→ Required action:
When you reach a picture, pass over it; otherwise repeat the listing word for word.

→ Listed records:
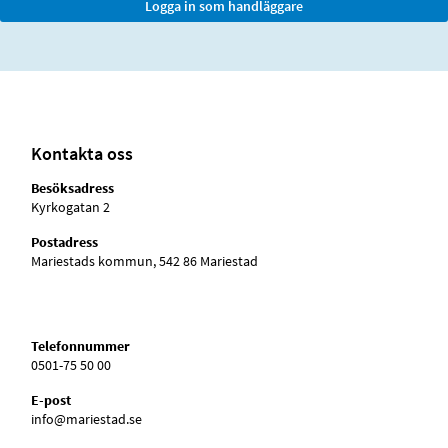
Kontakta oss
Besöksadress
Kyrkogatan 2
Postadress
Mariestads kommun, 542 86 Mariestad
Telefonnummer
0501-75 50 00
E-post
info@mariestad.se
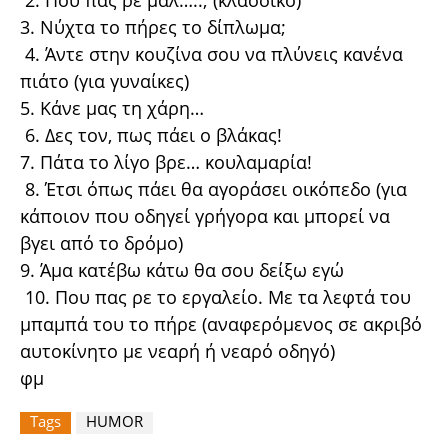
2. Που πας ρε
μαλ…
..; (κλασσικό)
3. Νύχτα το πήρες το δίπλωμα;
4. Άντε στην κουζίνα σου να πλύνεις κανένα
πιάτο (για γυναίκες)
5. Κάνε μας τη χάρη…
6. Δες τον, πως πάει ο βλάκας!
7.
Πάτα
το λίγο βρε…
κουλαμαρία
!
8. Έτσι όπως πάει θα αγοράσει οικόπεδο (για
κάποιον που οδηγεί γρήγορα και μπορεί να
βγει από το δρόμο)
9. Άμα κατέβω κάτω θα σου δείξω εγώ
10. Που πας ρε το εργαλείο. Με τα λεφτά του
μπαμπά του το πήρε (αναφερόμενος σε ακριβό
αυτοκίνητο με νεαρή ή νεαρό οδηγό)
φμ
Tags
HUMOR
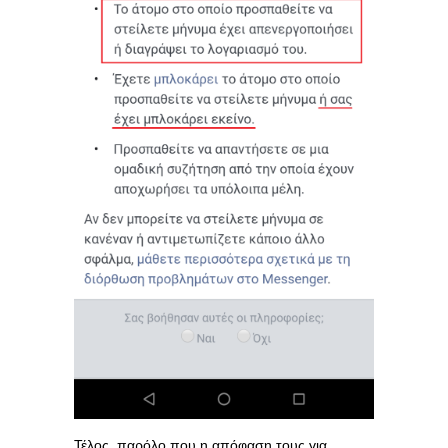
Τέλος, παρόλο που η απόφαση τους για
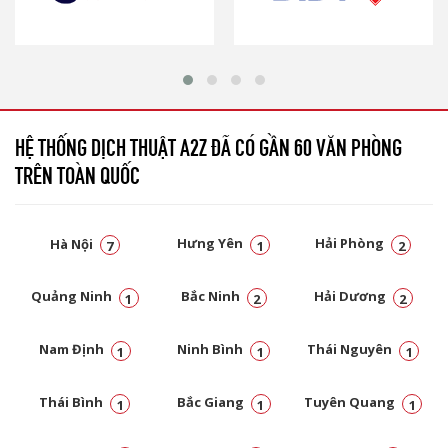
HỆ THỐNG DỊCH THUẬT A2Z ĐÃ CÓ GẦN 60 VĂN PHÒNG
TRÊN TOÀN QUỐC
Hà Nội
Hưng Yên
Hải Phòng
7
1
2
Quảng Ninh
Bắc Ninh
Hải Dương
1
2
2
Nam Định
Ninh Bình
Thái Nguyên
1
1
1
Thái Bình
Bắc Giang
Tuyên Quang
1
1
1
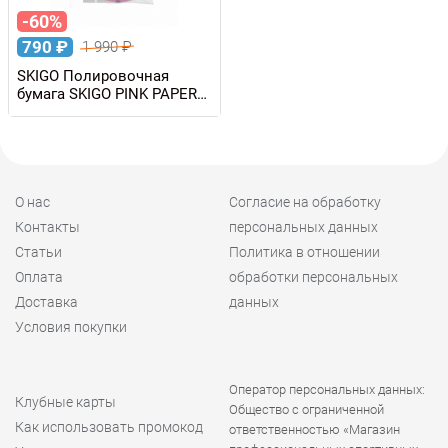
-60%
790
₽
1 990
₽
SKIGO Полировочная
бумага SKIGO PINK PAPER
68337, 10 листов
О нас
Согласие на обработку
Контакты
персональных данных
Статьи
Политика в отношении
Оплата
обработки персональных
Доставка
данных
Условия покупки
Оператор персональных данных:
Клубные карты
Общество с ограниченной
Как использовать промокод
ответственностью «Магазин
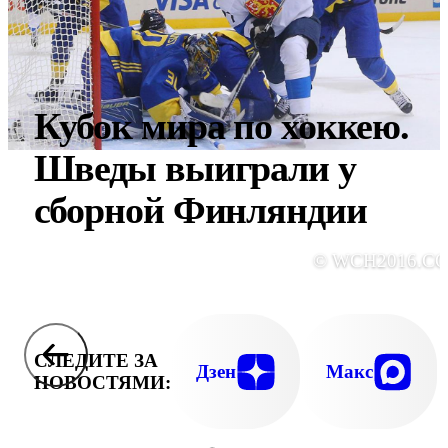
Кубок мира по хоккею.
Шведы выиграли у
сборной Финляндии
© WCH2016.C
СЛЕДИТЕ ЗА
Дзен
Макс
НОВОСТЯМИ:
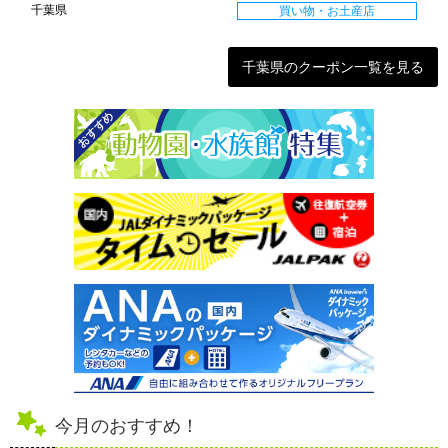
千葉県
買い物・お土産店
千葉県のクーポン一覧を見る
今月のおすすめ！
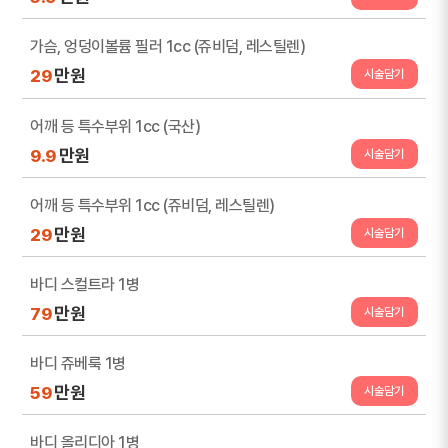
가슴, 엉덩이볼륨 필러 1cc (쥬비덤, 레스틸렌)
만원
29
시술담기
어깨 등 특수부위 1cc (국산)
만원
9.9
시술담기
어깨 등 특수부위 1cc (쥬비덤, 레스틸렌)
만원
29
시술담기
바디 스컬트라 1병
만원
79
시술담기
바디 쥬베룩 1병
만원
59
시술담기
바디 올리디아 1병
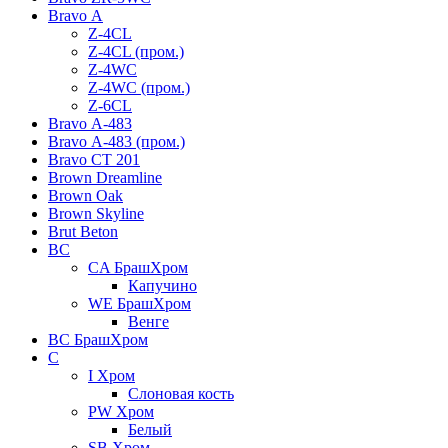
Bravo А
Z-4CL
Z-4CL (пром.)
Z-4WC
Z-4WC (пром.)
Z-6CL
Bravo А-483
Bravo А-483 (пром.)
Bravo СТ 201
Brown Dreamline
Brown Oak
Brown Skyline
Brut Beton
BС
CA БрашХром
Капучино
WE БрашХром
Венге
BС БрашХром
C
I Хром
Слоновая кость
PW Хром
Белый
SB Хром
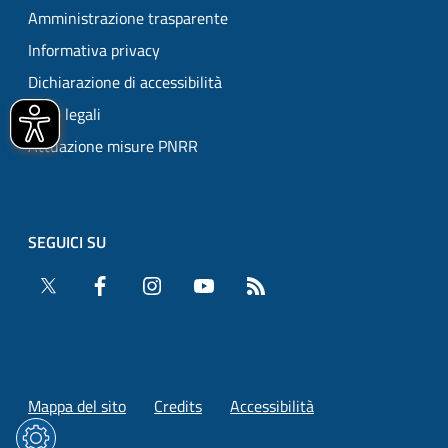
Amministrazione trasparente
Informativa privacy
Dichiarazione di accessibilità
Note legali
Attuazione misure PNRR
SEGUICI SU
Twitter
Facebook
Instagram
YouTube
RSS
Mappa del sito
Credits
Accessibilità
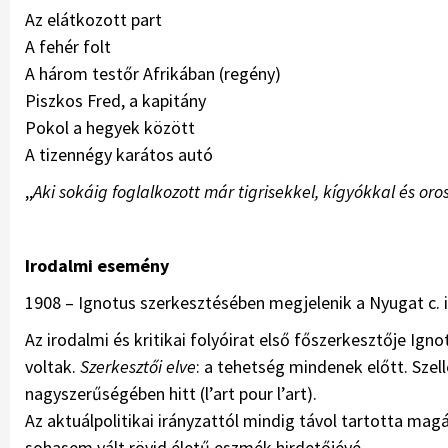
Az elátkozott part
A fehér folt
A három testőr Afrikában (regény)
Piszkos Fred, a kapitány
Pokol a hegyek között
A tizennégy karátos autó
,,
Aki sokáig foglalkozott már tigrisekkel, kígyókkal és oros
Irodalmi esemény
1908 – Ignotus szerkesztésében megjelenik a Nyugat c. i
Az irodalmi és kritikai folyóirat első főszerkesztője Ig
voltak.
Szerkesztői elve
: a tehetség mindenek előtt. Sze
nagyszerűségében hitt (l’art pour l’art).
Az aktuálpolitikai irányzattól mindig távol tartotta mag
sohasem vált rövid életű eszmék hirdetőjévé.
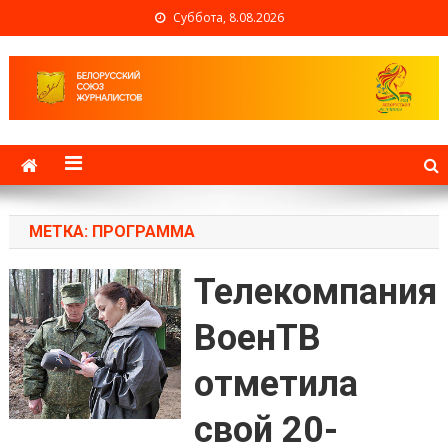
Суббота, 8.08.2026
Белорусский союз
журналистов
МЕТКА: ПРОГРАММА
Телекомпания
ВоенТВ
отметила
свой 20-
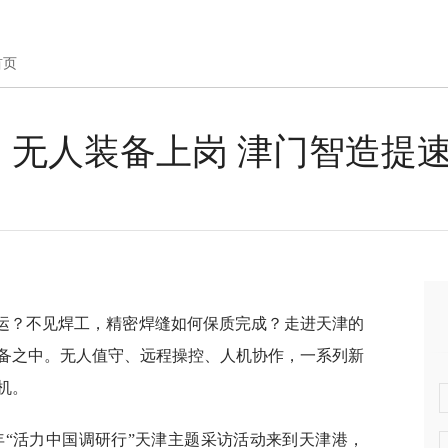
首页
丨无人装备上岗 津门智造提
运？不见焊工，精密焊缝如何保质完成？走进天津的
备之中。无人值守、远程操控、人机协作，一系列新
机。
6年“活力中国调研行”天津主题采访活动来到天津港，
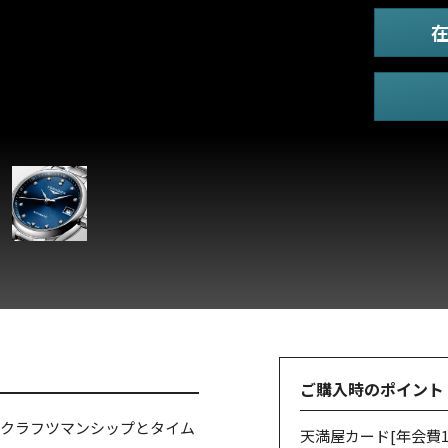
ご購入時のポイント
のクラフツマンシップとタイム
天満屋カード
[年会費1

→ Reply:
Kontakta oss
Besöksadress
Kyrkogatan 2
Postadress
Mariestads kommun, 542 86 Mariestad
Telefonnummer
0501-75 50 00
E-post
info@mariestad.se
2. Που πας ρε
μαλ…
..; (κλασσικό)
3. Νύχτα το πήρες το δίπλωμα;
4. Άντε στην κουζίνα σου να πλύνεις κανένα
πιάτο (για γυναίκες)
5. Κάνε μας τη χάρη…
6. Δες τον, πως πάει ο βλάκας!
7.
Πάτα
το λίγο βρε…
κουλαμαρία
!
8. Έτσι όπως πάει θα αγοράσει οικόπεδο (για
κάποιον που οδηγεί γρήγορα και μπορεί να
βγει από το δρόμο)
9. Άμα κατέβω κάτω θα σου δείξω εγώ
10. Που πας ρε το εργαλείο. Με τα λεφτά του
μπαμπά του το πήρε (αναφερόμενος σε ακριβό
αυτοκίνητο με νεαρή ή νεαρό οδηγό)
φμ
Tags
HUMOR
Τέλος, παρόλο που η απόφαση τους για
HỆ THỐNG DỊCH THUẬT A2Z ĐÃ CÓ GẦN 60 VĂN PHÒNG
TRÊN TOÀN QUỐC
Hà Nội
Hưng Yên
Hải Phòng
7
1
2
Quảng Ninh
Bắc Ninh
Hải Dương
1
2
2
Nam Định
Ninh Bình
Thái Nguyên
1
1
1
Thái Bình
Bắc Giang
Tuyên Quang
1
1
1
-60%
790
₽
1 990
₽
SKIGO Полировочная
бумага SKIGO PINK PAPER
68337, 10 листов
О нас
Согласие на обработку
Контакты
персональных данных
Статьи
Политика в отношении
Оплата
обработки персональных
Доставка
данных
Условия покупки
Оператор персональных данных:
Клубные карты
Общество с ограниченной
Как использовать промокод
ответственностью «Магазин
Кубок мира по хоккею.
Шведы выиграли у
сборной Финляндии
© WCH2016.C
СЛЕДИТЕ ЗА
Дзен
Макс
НОВОСТЯМИ:
千葉県
買い物・お土産店
千葉県のクーポン一覧を見る
今月のおすすめ！
가슴, 엉덩이볼륨 필러 1cc (쥬비덤, 레스틸렌)
만원
29
시술담기
어깨 등 특수부위 1cc (국산)
만원
9.9
시술담기
어깨 등 특수부위 1cc (쥬비덤, 레스틸렌)
만원
29
시술담기
바디 스컬트라 1병
만원
79
시술담기
바디 쥬베룩 1병
만원
59
시술담기
바디 올리디아 1병
Bravo А
Z-4CL
Z-4CL (пром.)
Z-4WC
Z-4WC (пром.)
Z-6CL
Bravo А-483
Bravo А-483 (пром.)
Bravo СТ 201
Brown Dreamline
Brown Oak
Brown Skyline
Brut Beton
BС
CA БрашХром
Капучино
WE БрашХром
Венге
BС БрашХром
C
I Хром
Слоновая кость
PW Хром
Белый
SB Хром
Amministrazione trasparente
Informativa privacy
Dichiarazione di accessibilità
Note legali
Attuazione misure PNRR
SEGUICI SU
Twitter
Facebook
Instagram
YouTube
RSS
Mappa del sito
Credits
Accessibilità
Az elátkozott part
A fehér folt
A három testőr Afrikában (regény)
Piszkos Fred, a kapitány
Pokol a hegyek között
A tizennégy karátos autó
,,
Aki sokáig foglalkozott már tigrisekkel, kígyókkal és oros
Irodalmi esemény
1908 – Ignotus szerkesztésében megjelenik a Nyugat c. i
Az irodalmi és kritikai folyóirat első főszerkesztője Ig
voltak.
Szerkesztői elve
: a tehetség mindenek előtt. Sze
nagyszerűségében hitt (l’art pour l’art).
Az aktuálpolitikai irányzattól mindig távol tartotta mag
sohasem vált rövid életű eszmék hirdetőjévé.
Суббота, 8.08.2026
Белорусский союз
журналистов
МЕТКА: ПРОГРАММА
Телекомпания
ВоенТВ
отметила
свой 20-
首页
丨无人装备上岗 津门智造提
运？不见焊工，精密焊缝如何保质完成？走进天津的
备之中。无人值守、远程操控、人机协作，一系列新
机。
6年“活力中国调研行”天津主题采访活动来到天津港，
ご購入時のポイント
のクラフツマンシップとタイム
天満屋カード
[年会費1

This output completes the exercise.